*** Material for this exercise ***

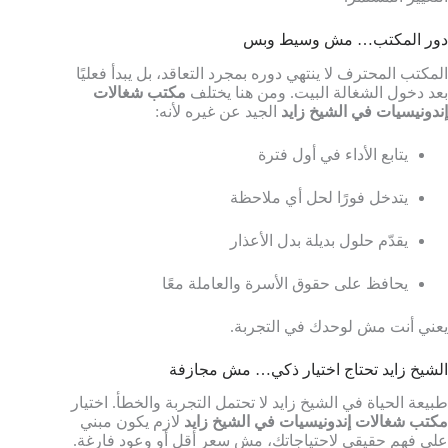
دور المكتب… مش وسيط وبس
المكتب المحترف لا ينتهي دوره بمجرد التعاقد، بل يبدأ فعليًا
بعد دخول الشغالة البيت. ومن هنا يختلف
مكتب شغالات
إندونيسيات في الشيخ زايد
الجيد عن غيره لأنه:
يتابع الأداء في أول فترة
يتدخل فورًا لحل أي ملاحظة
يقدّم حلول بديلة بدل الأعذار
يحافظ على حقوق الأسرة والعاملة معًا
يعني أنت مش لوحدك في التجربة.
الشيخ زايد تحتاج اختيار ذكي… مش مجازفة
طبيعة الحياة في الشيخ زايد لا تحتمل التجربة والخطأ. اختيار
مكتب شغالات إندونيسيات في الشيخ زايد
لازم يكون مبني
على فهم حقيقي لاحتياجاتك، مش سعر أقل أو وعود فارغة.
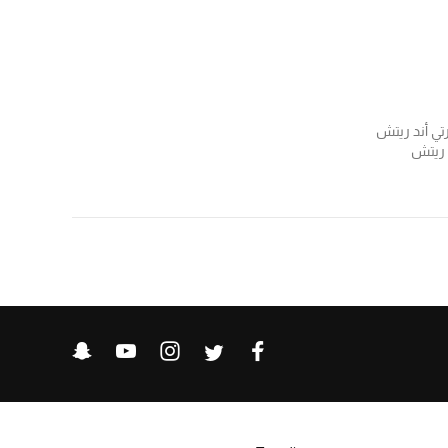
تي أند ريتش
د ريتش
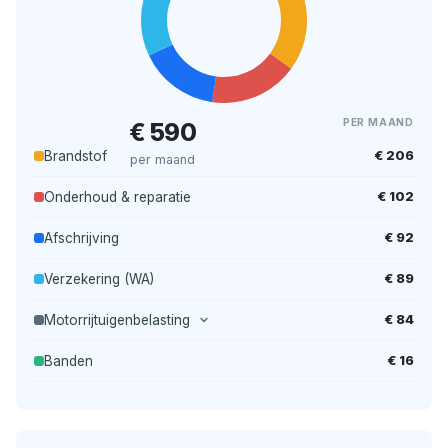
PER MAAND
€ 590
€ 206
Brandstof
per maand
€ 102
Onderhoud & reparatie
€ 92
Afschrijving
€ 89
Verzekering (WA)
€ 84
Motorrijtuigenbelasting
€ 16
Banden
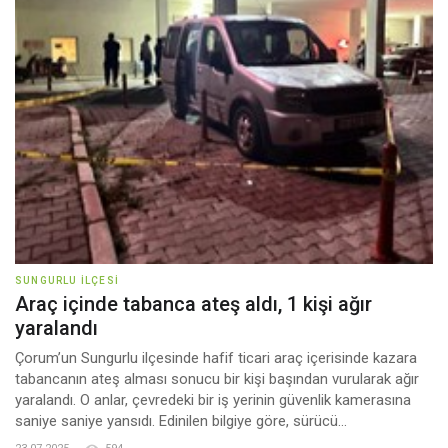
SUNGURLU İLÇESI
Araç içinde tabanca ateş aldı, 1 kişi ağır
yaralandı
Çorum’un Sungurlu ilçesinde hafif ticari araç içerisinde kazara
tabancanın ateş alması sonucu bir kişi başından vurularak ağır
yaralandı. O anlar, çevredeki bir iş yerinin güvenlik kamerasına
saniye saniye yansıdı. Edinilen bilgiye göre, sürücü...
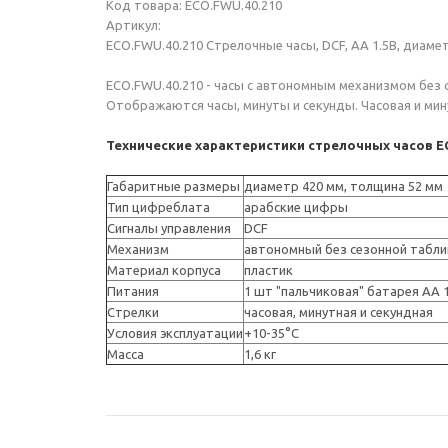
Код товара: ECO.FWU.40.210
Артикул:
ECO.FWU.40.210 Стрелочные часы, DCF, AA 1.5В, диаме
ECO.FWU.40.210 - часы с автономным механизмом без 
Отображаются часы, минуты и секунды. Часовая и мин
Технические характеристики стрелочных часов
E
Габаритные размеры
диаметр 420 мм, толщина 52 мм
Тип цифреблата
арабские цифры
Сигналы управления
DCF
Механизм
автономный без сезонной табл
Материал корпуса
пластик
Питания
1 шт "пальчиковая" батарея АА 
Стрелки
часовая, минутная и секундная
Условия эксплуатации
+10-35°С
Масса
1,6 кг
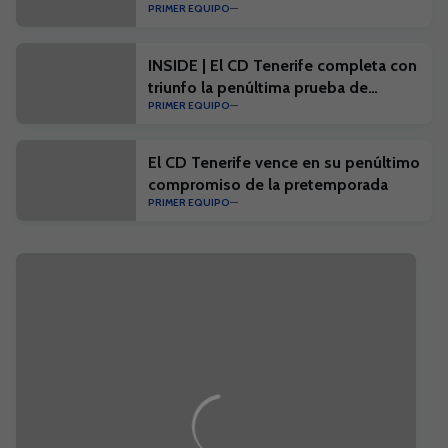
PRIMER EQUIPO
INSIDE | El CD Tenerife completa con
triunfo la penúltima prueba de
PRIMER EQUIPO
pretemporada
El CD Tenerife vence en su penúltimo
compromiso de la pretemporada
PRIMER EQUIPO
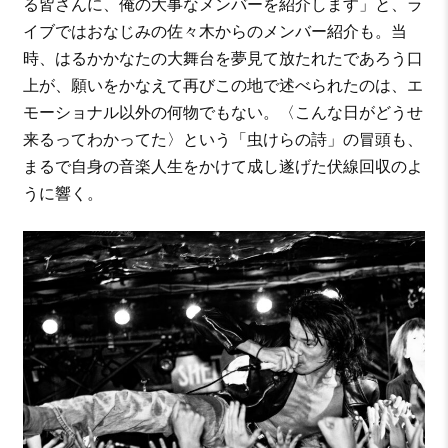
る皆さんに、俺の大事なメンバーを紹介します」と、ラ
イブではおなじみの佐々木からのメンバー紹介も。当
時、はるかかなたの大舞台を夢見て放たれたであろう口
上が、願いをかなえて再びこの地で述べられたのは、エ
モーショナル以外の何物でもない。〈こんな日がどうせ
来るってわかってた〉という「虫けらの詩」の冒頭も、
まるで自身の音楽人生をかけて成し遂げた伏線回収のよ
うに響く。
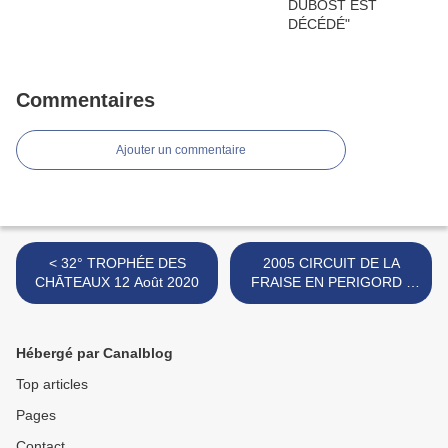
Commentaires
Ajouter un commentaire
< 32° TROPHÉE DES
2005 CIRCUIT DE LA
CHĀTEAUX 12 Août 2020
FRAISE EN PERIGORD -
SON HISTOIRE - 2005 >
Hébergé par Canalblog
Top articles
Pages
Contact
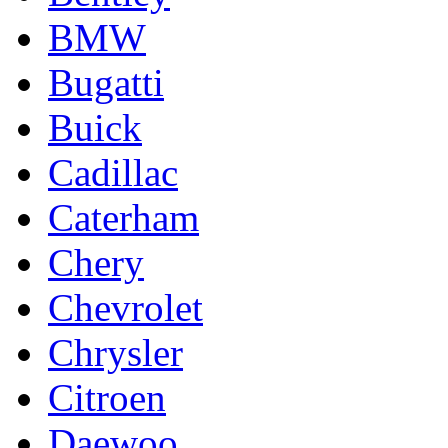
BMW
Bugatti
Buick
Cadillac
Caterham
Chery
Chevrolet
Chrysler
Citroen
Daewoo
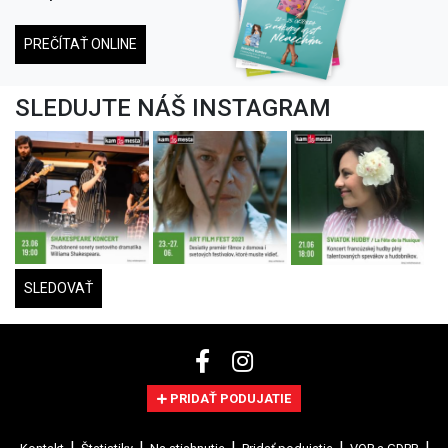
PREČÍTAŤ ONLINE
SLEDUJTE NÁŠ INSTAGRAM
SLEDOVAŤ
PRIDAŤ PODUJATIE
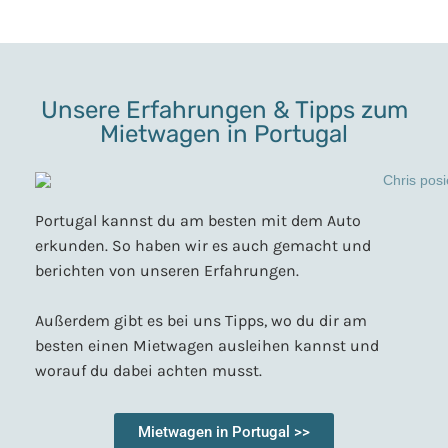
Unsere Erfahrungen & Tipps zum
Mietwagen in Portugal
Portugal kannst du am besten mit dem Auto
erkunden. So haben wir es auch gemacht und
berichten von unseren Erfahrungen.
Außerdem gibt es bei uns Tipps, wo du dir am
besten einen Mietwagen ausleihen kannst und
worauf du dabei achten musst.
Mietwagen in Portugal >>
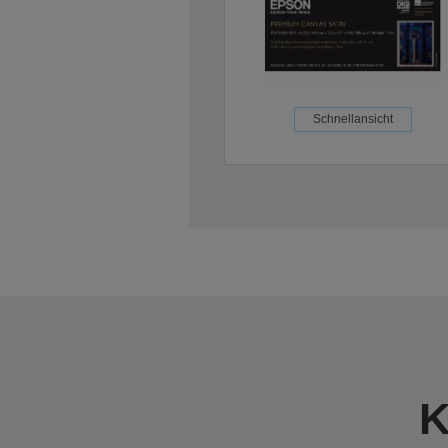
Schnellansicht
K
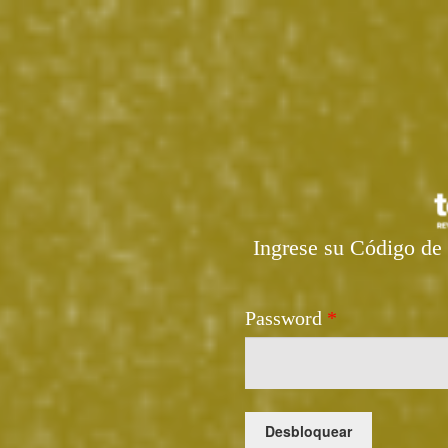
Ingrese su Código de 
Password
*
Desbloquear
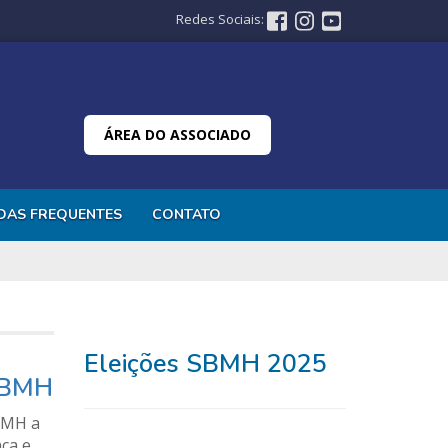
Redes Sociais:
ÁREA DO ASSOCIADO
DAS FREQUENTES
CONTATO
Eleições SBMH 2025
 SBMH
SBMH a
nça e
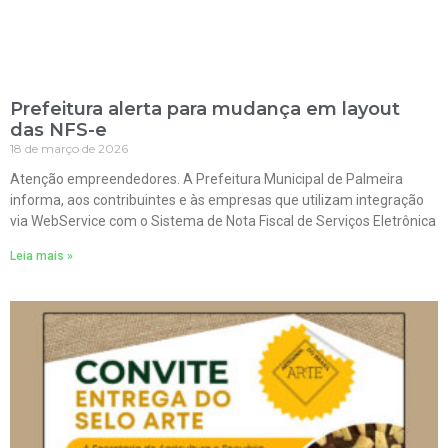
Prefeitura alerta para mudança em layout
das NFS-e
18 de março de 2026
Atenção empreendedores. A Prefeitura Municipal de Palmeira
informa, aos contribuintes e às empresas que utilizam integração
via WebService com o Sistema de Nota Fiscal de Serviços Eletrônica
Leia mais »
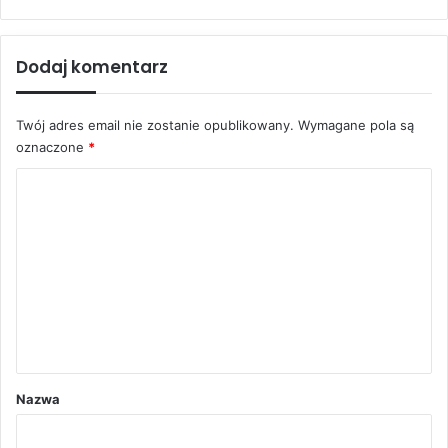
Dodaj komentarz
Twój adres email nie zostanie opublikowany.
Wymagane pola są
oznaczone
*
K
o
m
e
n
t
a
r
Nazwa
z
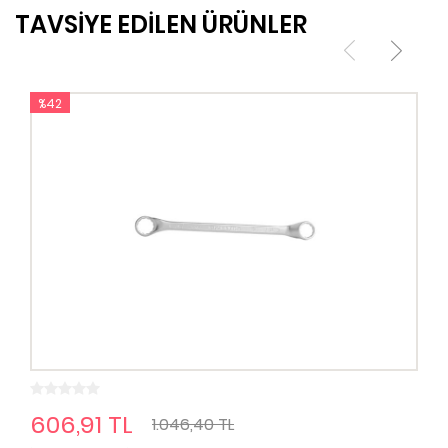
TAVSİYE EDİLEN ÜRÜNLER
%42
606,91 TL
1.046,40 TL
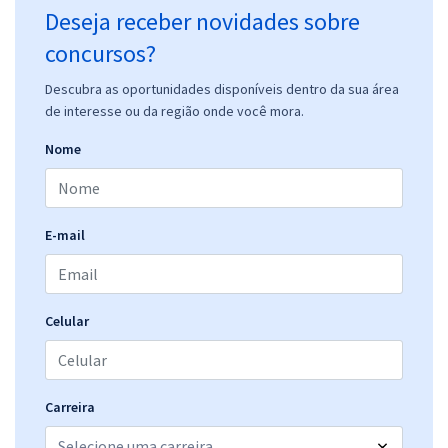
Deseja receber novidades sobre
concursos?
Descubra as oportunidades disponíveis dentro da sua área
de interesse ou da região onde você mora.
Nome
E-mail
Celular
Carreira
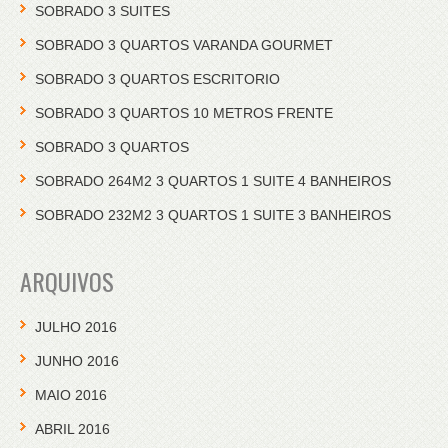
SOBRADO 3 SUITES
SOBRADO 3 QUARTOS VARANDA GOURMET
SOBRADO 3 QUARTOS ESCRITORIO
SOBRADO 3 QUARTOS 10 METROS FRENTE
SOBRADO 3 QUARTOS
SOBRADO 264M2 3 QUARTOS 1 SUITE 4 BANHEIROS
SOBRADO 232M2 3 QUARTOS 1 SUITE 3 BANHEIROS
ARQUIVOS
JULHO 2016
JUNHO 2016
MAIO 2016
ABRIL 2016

*** End of Material for this exercise ***

### What this task involves
The answer must be the line containing "SOBRADO 264M2 3 QUARTOS 1 SUITE 4 BANHEIROS" and every line after it through the last line of the records above, repeated exactly.

### Task answer
SOBRADO 264M2 3 QUARTOS 1 SUITE 4 BANHEIROS
SOBRADO 232M2 3 QUARTOS 1 SUITE 3 BANHEIROS
ARQUIVOS
JULHO 2016
JUNHO 2016
MAIO 2016
ABRIL 2016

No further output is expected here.